Northern CA coast offshore wind feasibility study

On October 25, the Schatz Energy Research Center at Humboldt State University was awarded a grant from the California Ocean Protection Council (a division of the California Department of Natural Resources), to study the feasibility of offshore wind generation for the Northern California coast. The $623k grant will assess the environmental impacts, determine the required modifications of coastal infrastructure, examine stakeholder benefits and impacts, and evaluate local, state, and federal policies as they relate to offshore wind development.

A map of the northern CA coastal region included in this analysis, from Fort Bragg to southern Del Norte County. Average wind speeds are shown.

The feasibility analysis will cover selected areas in this region

Offshore wind energy is likely to play an important role in meeting California’s targets for carbon neutrality by 2045. The offshore wind resource near Humboldt Bay is among the best in the nation, with wind speeds often exceeding 10 meters per second at 90 meters above the ocean’s surface (Schwartz 2010), which is the approximate height of wind turbines. The National Renewable Energy Laboratory estimates that the state’s offshore winds have the technical potential to produce 392 TWh per year, about 150% of California’s annual electricity load (Musial 2016).

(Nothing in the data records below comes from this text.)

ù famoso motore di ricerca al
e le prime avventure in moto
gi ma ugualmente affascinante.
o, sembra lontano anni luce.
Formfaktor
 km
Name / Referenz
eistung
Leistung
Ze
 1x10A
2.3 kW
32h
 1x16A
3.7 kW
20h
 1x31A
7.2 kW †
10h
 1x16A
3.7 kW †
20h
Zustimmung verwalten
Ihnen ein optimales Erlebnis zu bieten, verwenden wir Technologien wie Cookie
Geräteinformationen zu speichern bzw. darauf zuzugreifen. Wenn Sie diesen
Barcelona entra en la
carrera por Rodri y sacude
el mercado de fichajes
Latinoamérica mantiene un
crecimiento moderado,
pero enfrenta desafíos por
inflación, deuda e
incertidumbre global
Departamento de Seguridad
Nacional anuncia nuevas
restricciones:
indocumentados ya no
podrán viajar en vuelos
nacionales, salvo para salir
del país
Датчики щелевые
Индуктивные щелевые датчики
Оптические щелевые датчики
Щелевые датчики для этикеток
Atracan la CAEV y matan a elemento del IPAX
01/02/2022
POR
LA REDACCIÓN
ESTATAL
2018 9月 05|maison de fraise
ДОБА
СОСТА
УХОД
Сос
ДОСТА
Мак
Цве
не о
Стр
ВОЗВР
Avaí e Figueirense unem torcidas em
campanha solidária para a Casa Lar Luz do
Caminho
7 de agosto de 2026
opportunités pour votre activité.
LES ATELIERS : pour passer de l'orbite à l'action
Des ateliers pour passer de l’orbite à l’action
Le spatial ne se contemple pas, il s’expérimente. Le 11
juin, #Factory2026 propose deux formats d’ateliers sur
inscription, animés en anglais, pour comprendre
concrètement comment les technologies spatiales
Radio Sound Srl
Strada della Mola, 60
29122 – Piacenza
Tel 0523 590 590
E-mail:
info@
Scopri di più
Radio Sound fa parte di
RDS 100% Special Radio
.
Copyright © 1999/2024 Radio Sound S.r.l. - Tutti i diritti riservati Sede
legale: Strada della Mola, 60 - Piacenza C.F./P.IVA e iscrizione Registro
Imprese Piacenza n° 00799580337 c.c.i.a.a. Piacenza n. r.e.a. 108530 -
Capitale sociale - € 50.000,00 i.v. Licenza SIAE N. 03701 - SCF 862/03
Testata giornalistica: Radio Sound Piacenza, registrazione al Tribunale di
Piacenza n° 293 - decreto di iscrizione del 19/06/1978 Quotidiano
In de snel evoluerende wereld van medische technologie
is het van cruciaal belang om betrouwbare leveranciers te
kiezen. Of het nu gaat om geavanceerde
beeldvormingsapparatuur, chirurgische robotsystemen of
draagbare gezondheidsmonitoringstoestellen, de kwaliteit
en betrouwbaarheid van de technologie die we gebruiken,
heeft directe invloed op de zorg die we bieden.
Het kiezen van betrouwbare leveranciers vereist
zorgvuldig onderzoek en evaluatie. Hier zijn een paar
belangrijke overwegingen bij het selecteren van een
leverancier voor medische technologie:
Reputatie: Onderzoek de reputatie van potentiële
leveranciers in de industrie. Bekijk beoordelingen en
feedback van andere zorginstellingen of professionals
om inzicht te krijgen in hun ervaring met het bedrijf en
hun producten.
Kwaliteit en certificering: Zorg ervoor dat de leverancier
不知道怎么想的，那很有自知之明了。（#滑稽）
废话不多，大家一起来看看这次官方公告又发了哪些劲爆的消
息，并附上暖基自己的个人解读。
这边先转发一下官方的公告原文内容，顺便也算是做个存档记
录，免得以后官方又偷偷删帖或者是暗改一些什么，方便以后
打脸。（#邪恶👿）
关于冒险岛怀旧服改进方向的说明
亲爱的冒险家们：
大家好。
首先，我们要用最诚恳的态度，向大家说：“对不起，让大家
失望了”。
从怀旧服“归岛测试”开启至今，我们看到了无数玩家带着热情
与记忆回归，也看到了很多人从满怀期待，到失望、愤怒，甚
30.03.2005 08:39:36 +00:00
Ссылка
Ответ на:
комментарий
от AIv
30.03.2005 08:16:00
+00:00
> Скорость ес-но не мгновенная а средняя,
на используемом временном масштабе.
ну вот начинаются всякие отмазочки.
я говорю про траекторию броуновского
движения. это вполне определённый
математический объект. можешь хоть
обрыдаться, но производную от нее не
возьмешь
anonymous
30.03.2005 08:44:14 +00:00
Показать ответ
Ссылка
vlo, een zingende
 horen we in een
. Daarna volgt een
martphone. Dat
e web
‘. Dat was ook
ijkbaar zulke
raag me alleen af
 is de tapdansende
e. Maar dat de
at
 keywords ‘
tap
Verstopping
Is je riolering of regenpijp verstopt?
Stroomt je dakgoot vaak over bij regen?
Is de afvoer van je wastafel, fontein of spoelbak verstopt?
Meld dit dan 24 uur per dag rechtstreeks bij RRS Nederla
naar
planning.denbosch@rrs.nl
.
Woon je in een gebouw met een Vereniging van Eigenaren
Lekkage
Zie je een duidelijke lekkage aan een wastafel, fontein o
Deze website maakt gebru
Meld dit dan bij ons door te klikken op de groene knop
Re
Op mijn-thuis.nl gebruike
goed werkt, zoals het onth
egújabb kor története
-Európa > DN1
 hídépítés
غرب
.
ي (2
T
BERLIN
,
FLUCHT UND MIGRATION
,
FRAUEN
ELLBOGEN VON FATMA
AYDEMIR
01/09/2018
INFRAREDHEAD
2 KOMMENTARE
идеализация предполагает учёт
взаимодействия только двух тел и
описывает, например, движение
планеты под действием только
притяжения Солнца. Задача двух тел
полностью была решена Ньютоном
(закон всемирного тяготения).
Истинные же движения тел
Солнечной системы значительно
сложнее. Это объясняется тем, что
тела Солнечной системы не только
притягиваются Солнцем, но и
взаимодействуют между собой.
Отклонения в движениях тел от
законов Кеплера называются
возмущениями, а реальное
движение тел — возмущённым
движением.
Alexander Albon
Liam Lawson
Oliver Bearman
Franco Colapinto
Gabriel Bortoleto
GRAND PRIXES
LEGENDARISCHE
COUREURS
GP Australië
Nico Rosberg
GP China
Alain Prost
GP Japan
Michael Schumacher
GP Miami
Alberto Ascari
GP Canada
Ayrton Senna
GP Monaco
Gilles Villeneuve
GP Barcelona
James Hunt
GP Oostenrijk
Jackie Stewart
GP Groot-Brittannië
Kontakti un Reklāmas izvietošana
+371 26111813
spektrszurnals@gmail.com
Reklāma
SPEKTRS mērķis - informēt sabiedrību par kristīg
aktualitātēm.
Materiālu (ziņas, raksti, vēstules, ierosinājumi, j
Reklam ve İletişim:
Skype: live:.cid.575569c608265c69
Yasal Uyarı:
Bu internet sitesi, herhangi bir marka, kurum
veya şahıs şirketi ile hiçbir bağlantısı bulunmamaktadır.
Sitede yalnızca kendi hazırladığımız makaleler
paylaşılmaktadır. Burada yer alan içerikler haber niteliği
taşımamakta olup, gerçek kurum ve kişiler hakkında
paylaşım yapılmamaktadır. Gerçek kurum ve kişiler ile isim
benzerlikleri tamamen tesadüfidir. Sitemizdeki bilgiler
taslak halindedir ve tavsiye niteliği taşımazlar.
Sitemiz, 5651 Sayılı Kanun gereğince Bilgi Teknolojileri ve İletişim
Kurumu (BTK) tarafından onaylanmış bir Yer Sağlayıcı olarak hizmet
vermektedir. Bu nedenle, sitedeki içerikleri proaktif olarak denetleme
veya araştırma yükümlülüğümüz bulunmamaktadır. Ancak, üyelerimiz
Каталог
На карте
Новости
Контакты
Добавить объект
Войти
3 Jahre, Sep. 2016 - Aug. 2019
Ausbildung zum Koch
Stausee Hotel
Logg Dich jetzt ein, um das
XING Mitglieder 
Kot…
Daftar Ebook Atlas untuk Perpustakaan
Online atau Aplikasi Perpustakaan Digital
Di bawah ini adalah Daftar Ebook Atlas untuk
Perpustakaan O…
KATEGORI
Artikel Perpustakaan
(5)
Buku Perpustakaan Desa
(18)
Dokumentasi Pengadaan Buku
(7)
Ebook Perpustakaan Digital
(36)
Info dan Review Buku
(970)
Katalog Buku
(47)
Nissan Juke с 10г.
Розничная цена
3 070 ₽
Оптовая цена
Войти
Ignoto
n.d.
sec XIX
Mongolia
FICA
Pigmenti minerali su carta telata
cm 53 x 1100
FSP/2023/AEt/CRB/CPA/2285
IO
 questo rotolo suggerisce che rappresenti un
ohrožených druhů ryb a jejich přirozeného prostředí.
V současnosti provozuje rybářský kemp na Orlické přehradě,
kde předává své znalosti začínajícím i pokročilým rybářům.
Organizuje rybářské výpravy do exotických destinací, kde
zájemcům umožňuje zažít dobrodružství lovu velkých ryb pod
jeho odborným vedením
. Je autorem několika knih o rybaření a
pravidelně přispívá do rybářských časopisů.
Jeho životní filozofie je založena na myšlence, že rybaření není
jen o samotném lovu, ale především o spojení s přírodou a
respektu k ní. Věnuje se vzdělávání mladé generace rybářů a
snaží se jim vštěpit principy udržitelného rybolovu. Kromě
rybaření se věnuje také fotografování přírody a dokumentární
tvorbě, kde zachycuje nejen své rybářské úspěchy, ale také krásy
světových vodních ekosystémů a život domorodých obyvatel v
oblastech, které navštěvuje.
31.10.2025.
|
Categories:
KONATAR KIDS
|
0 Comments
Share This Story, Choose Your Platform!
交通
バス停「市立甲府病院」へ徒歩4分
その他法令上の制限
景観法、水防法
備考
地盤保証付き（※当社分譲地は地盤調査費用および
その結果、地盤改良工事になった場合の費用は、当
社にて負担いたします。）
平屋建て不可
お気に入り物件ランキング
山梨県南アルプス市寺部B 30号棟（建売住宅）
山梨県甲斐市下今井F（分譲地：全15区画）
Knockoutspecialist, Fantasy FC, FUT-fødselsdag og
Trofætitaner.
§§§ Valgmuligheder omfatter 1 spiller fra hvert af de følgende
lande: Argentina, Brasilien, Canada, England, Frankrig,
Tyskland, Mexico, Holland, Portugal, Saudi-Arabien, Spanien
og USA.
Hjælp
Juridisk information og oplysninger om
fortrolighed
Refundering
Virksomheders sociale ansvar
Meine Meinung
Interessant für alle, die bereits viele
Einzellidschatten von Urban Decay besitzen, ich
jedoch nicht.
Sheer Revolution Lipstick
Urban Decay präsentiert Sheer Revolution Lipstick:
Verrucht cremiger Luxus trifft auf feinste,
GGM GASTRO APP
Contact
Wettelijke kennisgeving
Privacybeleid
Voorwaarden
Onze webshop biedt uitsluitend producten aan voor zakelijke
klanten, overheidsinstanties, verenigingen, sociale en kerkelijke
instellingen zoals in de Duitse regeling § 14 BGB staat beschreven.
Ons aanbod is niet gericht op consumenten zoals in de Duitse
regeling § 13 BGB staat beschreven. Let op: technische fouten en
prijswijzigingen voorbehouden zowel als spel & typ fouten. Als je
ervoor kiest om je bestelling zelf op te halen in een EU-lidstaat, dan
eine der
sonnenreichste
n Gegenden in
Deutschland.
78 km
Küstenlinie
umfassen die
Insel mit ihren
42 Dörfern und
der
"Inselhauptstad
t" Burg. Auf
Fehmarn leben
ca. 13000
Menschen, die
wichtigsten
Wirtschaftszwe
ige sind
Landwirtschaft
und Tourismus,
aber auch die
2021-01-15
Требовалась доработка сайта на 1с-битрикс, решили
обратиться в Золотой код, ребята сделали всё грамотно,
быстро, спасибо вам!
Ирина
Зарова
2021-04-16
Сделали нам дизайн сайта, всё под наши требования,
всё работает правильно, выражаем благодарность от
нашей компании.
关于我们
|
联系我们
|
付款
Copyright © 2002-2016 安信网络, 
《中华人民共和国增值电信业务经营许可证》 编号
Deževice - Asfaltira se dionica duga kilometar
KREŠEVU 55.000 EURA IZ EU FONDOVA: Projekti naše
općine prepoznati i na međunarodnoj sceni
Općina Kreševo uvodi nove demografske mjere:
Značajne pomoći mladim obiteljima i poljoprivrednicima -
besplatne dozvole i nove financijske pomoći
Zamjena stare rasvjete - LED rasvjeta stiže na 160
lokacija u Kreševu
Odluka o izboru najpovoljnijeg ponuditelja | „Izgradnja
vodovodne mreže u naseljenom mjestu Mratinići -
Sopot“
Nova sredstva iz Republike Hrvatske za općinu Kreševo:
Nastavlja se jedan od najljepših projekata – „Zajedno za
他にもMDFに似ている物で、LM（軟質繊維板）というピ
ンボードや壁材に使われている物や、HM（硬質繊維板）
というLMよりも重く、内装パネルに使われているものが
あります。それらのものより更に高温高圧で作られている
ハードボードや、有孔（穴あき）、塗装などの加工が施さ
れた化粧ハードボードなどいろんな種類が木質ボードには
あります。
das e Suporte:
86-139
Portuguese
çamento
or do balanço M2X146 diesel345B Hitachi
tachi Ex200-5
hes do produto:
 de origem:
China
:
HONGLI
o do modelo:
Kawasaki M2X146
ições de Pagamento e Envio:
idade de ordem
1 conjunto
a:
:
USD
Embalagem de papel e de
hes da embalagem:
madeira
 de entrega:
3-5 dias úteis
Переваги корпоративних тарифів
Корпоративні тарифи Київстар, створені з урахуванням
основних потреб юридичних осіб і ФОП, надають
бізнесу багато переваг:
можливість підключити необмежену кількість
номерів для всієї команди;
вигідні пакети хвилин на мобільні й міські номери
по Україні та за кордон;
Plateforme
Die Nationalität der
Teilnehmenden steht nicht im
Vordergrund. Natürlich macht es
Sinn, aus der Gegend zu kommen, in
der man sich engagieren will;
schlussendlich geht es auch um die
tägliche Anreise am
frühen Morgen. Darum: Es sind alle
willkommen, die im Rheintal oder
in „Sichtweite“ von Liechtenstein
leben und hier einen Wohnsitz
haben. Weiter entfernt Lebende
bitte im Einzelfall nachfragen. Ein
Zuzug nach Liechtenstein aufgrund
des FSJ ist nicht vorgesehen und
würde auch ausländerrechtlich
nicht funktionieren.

Analysis of North Coast wind speed data has shown that the wind power is fairly consistent throughout the day (Musial 2016) when compared to other renewable resources such as land-based wind or solar. Offshore wind could provide a more consistent power flow to the grid, which in turn would support increased integration of technologies with highly variable generation throughout the day, such as solar. But California’s deep ocean floor, sensitive ecosystems, seismic activity, and protected coastlines, will require careful research and development in order to responsibly develop offshore wind projects. Engaging California’s coastal communities — who have the most to lose from sea level rise due to climate change — in early research and planning is critical for successful future development efforts.

The project is expected to kickoff in early 2019. For this project, the Schatz Energy Research Center is collaborating with ecological consultants from H.T. Harvey and Associates, coastal engineering specialists from Mott MacDonald, and faculty in the Economics and Environmental Science & Management departments at Humboldt State.